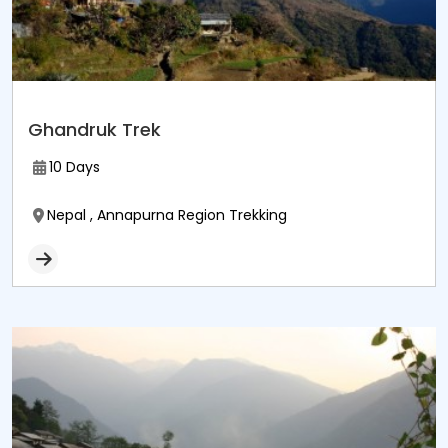
Ghandruk Trek
10 Days
Nepal , Annapurna Region Trekking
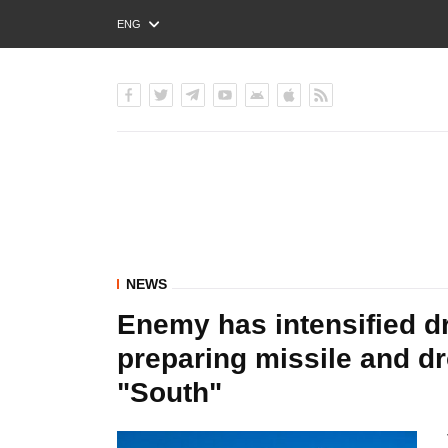
ENG
РУС
УКР
NEWS
Enemy has intensified d
preparing missile and dr
"South"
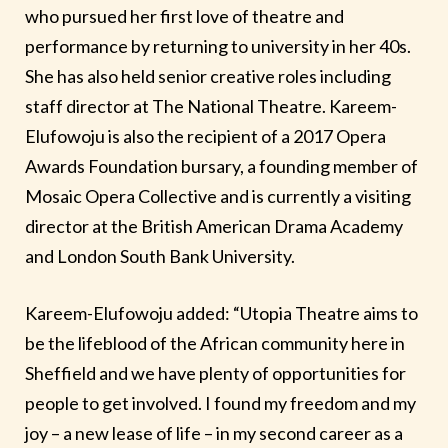
who pursued her first love of theatre and
performance by returning to university in her 40s.
She has also held senior creative roles including
staff director at The National Theatre. Kareem-
Elufowoju is also the recipient of a 2017 Opera
Awards Foundation bursary, a founding member of
Mosaic Opera Collective and is currently a visiting
director at the British American Drama Academy
and London South Bank University.
Kareem-Elufowoju added: “Utopia Theatre aims to
be the lifeblood of the African community here in
Sheffield and we have plenty of opportunities for
people to get involved. I found my freedom and my
joy – a new lease of life – in my second career as a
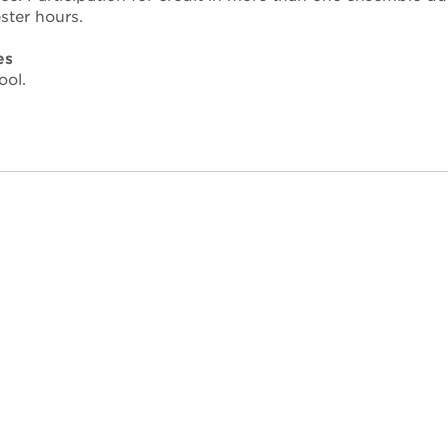
ter hours.
es
ool.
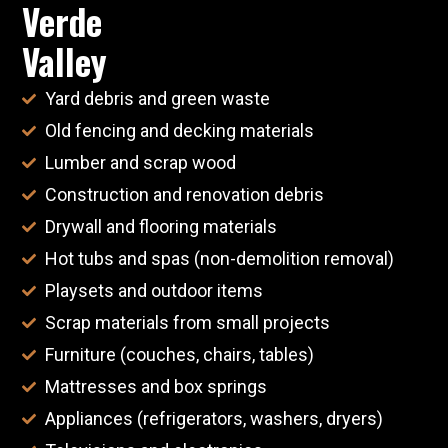
Verde
Valley
Yard debris and green waste
Old fencing and decking materials
Lumber and scrap wood
Construction and renovation debris
Drywall and flooring materials
Hot tubs and spas (non-demolition removal)
Playsets and outdoor items
Scrap materials from small projects
Furniture (couches, chairs, tables)
Mattresses and box springs
Appliances (refrigerators, washers, dryers)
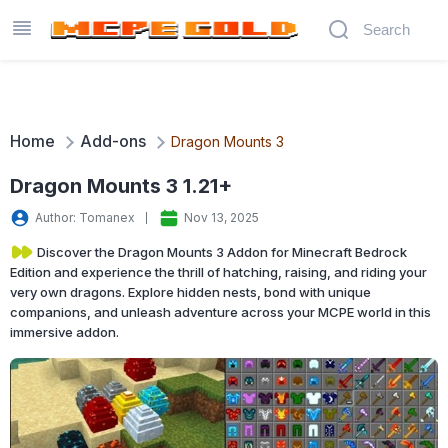
Home
Add-ons
Dragon Mounts 3
Dragon Mounts 3 1.21+
Author: Tomanex
Nov 13, 2025
Discover the Dragon Mounts 3 Addon for Minecraft Bedrock
Edition and experience the thrill of hatching, raising, and riding your
very own dragons. Explore hidden nests, bond with unique
companions, and unleash adventure across your MCPE world in this
immersive addon.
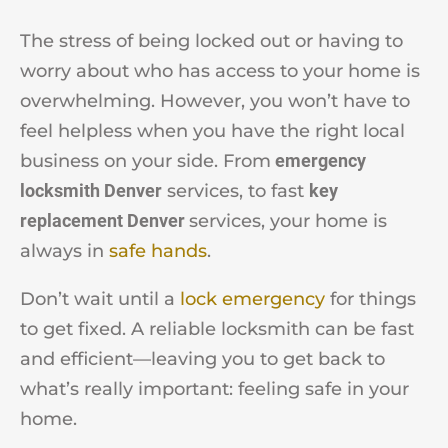
The stress of being locked out or having to
worry about who has access to your home is
overwhelming. However, you won’t have to
feel helpless when you have the right local
business on your side. From
emergency
locksmith Denver
services, to fast
key
replacement Denver
services, your home is
always in
safe hands
.
Don’t wait until a
lock emergency
for things
to get fixed. A reliable locksmith can be fast
and efficient—leaving you to get back to
what’s really important: feeling safe in your
home.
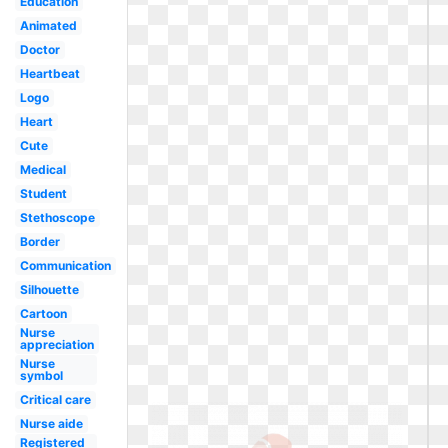
Education
Animated
Doctor
Heartbeat
Logo
Heart
Cute
Medical
Student
Stethoscope
Border
Communication
Silhouette
Cartoon
Nurse
appreciation
Nurse
symbol
Critical care
Nurse aide
Registered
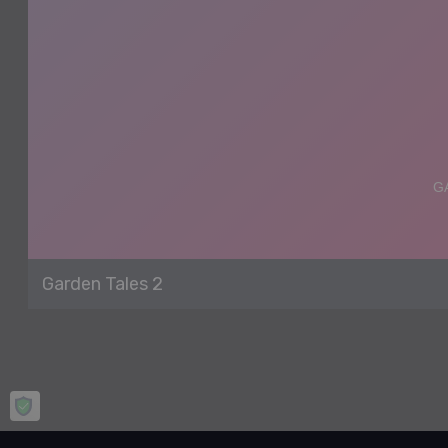
Garden Tales 2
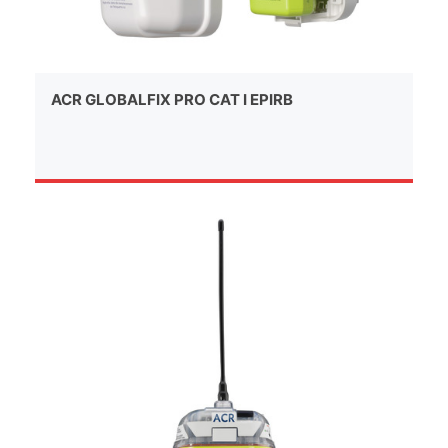
ACR GLOBALFIX PRO CAT I EPIRB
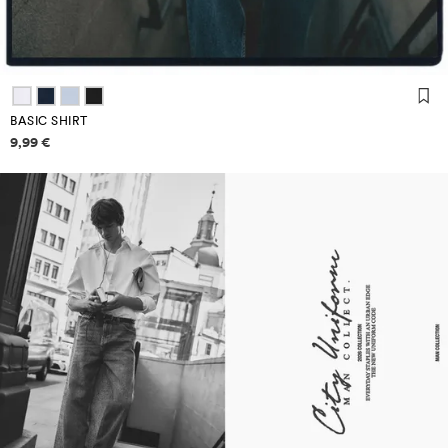
BASIC SHIRT
Price information
9,99 €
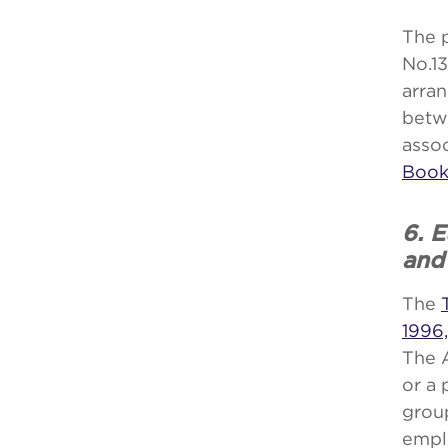
The 
No.13
arran
betw
asso
Book
6. 
and
The
1996,
The 
or a
group
empl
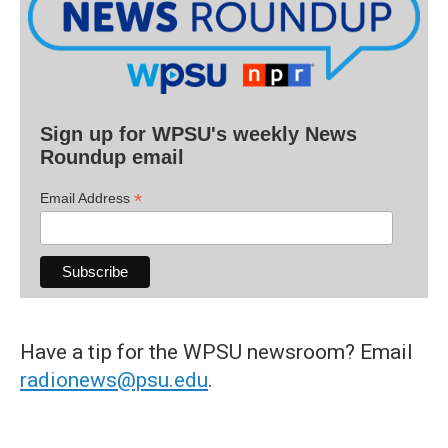
Sign up for WPSU's weekly News
Roundup email
*
Email Address
Have a tip for the WPSU newsroom? Email
radionews@psu.edu
.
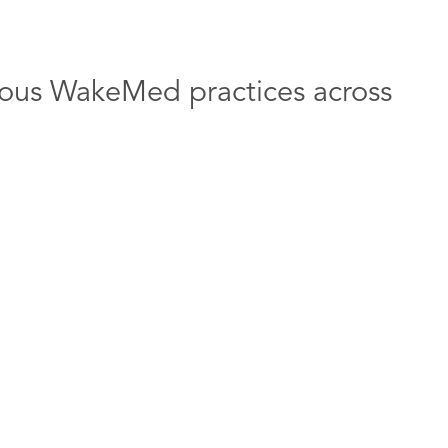
arious WakeMed practices across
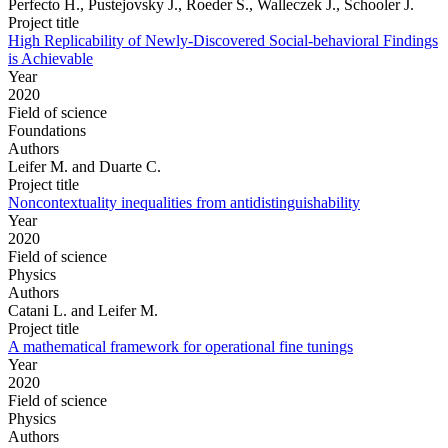
Perfecto H., Pustejovsky J., Roeder S., Walleczek J., Schooler J.
Project title
High Replicability of Newly-Discovered Social-behavioral Findings
is Achievable
Year
2020
Field of science
Foundations
Authors
Leifer M. and Duarte C.
Project title
Noncontextuality inequalities from antidistinguishability
Year
2020
Field of science
Physics
Authors
Catani L. and Leifer M.
Project title
A mathematical framework for operational fine tunings
Year
2020
Field of science
Physics
Authors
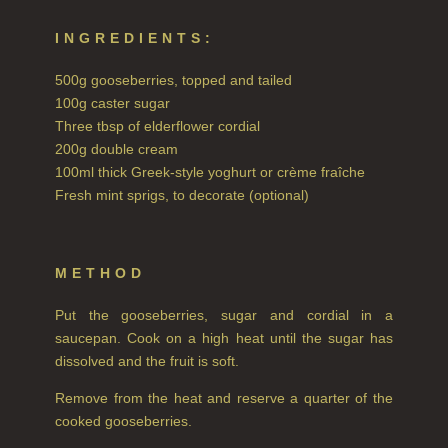
INGREDIENTS:
COLLECTIONS
500g gooseberries, topped and tailed
BESTSELLERS
100g caster sugar
NEW IN
Three tbsp of elderflower cordial
200g double cream
CREATE YOUR OWN
100ml thick Greek-style yoghurt or crème fraîche
Fresh mint sprigs, to decorate (optional)
GIFT VOUCHERS
COLLECTIONS
METHOD
FIRESIDE
Put the gooseberries, sugar and cordial in a
GOLDEN HARVEST
saucepan. Cook on a high heat until the sugar has
dissolved and the fruit is soft.
LIGHTNING OAK
Remove from the heat and reserve a quarter of the
PERRY PEAR
cooked gooseberries.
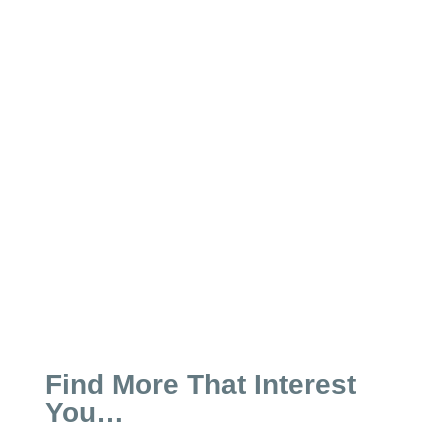
A new postal rule has significant
impacts on how Year-End gifts will be
processed this year and can make a
big...
Find More That Interest
You…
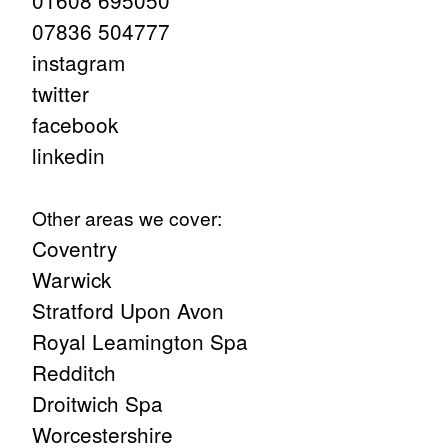
01608 695050
07836 504777
instagram
twitter
facebook
linkedin
Other areas we cover:
Coventry
Warwick
Stratford Upon Avon
Royal Leamington Spa
Redditch
Droitwich Spa
Worcestershire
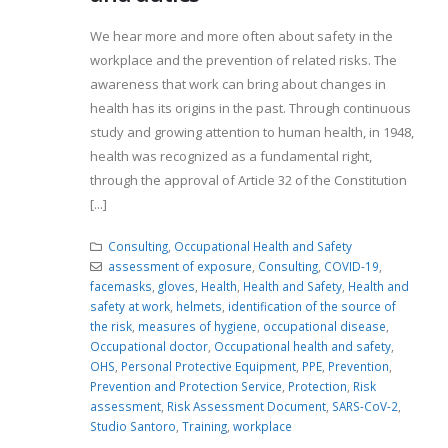
We hear more and more often about safety in the
workplace and the prevention of related risks. The
awareness that work can bring about changes in
health has its origins in the past. Through continuous
study and growing attention to human health, in 1948,
health was recognized as a fundamental right,
through the approval of Article 32 of the Constitution
[...]
Consulting
,
Occupational Health and Safety
assessment of exposure
,
Consulting
,
COVID-19
,
facemasks
,
gloves
,
Health
,
Health and Safety
,
Health and
safety at work
,
helmets
,
identification of the source of
the risk
,
measures of hygiene
,
occupational disease
,
Occupational doctor
,
Occupational health and safety
,
OHS
,
Personal Protective Equipment
,
PPE
,
Prevention
,
Prevention and Protection Service
,
Protection
,
Risk
assessment
,
Risk Assessment Document
,
SARS-CoV-2
,
Studio Santoro
,
Training
,
workplace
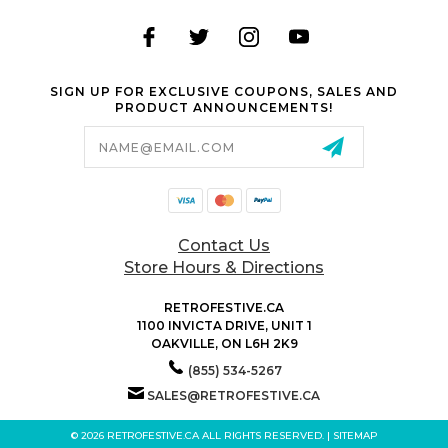
SIGN UP FOR EXCLUSIVE COUPONS, SALES AND
PRODUCT ANNOUNCEMENTS!
Email
Address
Contact Us
Store Hours & Directions
RETROFESTIVE.CA
1100 INVICTA DRIVE, UNIT 1
OAKVILLE, ON L6H 2K9
(855) 534-5267
SALES@RETROFESTIVE.CA
© 2026 RETROFESTIVE.CA ALL RIGHTS RESERVED. |
SITEMAP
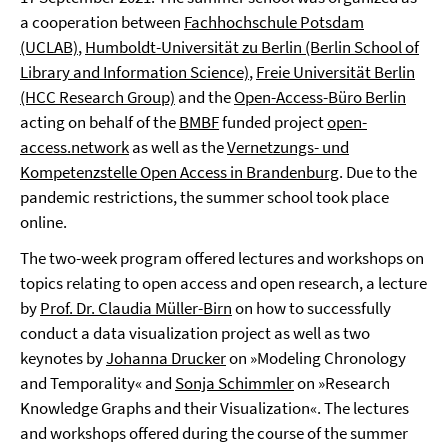
a cooperation between
Fachhochschule Potsdam
(UCLAB)
,
Humboldt-Universität zu Berlin (Berlin School of
Library and Information Science)
,
Freie Universität Berlin
(HCC Research Group)
and the
Open-Access-Büro Berlin
acting on behalf of the
BMBF
funded project
open-
access.network
as well as the
Vernetzungs- und
Kompetenzstelle Open Access in Brandenburg
. Due to the
pandemic restrictions, the summer school took place
online.
The two-week program offered lectures and workshops on
topics relating to open access and open research, a lecture
by
Prof. Dr. Claudia Müller-Birn
on how to successfully
conduct a data visualization project as well as two
keynotes by
Johanna Drucker
on »Modeling Chronology
and Temporality« and
Sonja Schimmler
on »Research
Knowledge Graphs and their Visualization«. The lectures
and workshops offered during the course of the summer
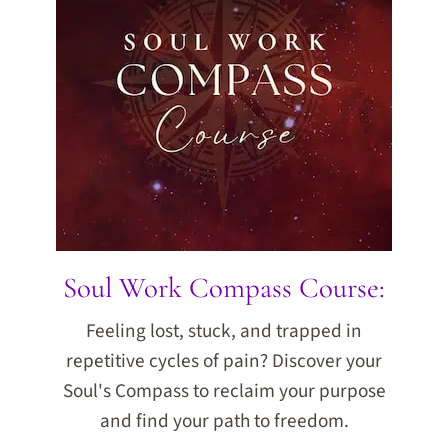
Soul Work Compass Course:
Feeling lost, stuck, and trapped in
repetitive cycles of pain? Discover your
Soul's Compass to reclaim your purpose
and find your path to freedom.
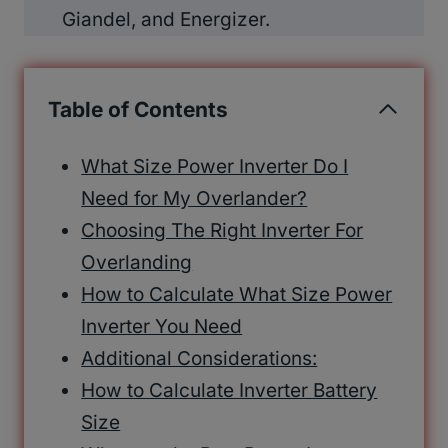
Giandel, and Energizer.
Table of Contents
What Size Power Inverter Do I
Need for My Overlander?
Choosing The Right Inverter For
Overlanding
How to Calculate What Size Power
Inverter You Need
Additional Considerations:
How to Calculate Inverter Battery
Size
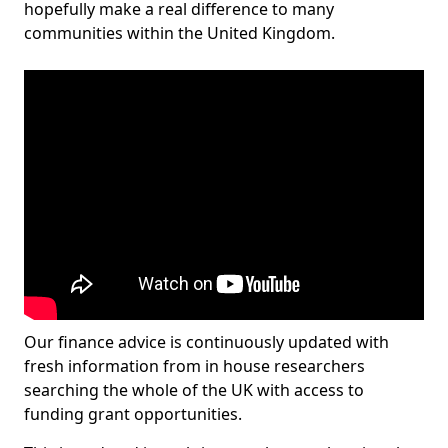
hopefully make a real difference to many
communities within the United Kingdom.
Our finance advice is continuously updated with
fresh information from in house researchers
searching the whole of the UK with access to
funding grant opportunities.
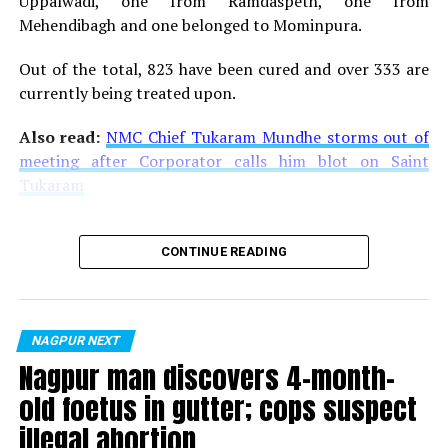
Uppalwadi, one from Ramdaspeth, one from
Mehendibagh and one belonged to Mominpura.
Out of the total, 823 have been cured and over 333 are
currently being treated upon.
Also read:
NMC Chief Tukaram Mundhe storms out of
meeting after Corporator calls him blot on Saint
Tukaram
CONTINUE READING
NAGPUR NEXT
Nagpur man discovers 4-month-
old foetus in gutter; cops suspect
illegal abortion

================================

▶ [What to produce]:
The word "locksmith" appears in how many lines of the records? Give the number only.

▶ [Result below]:
2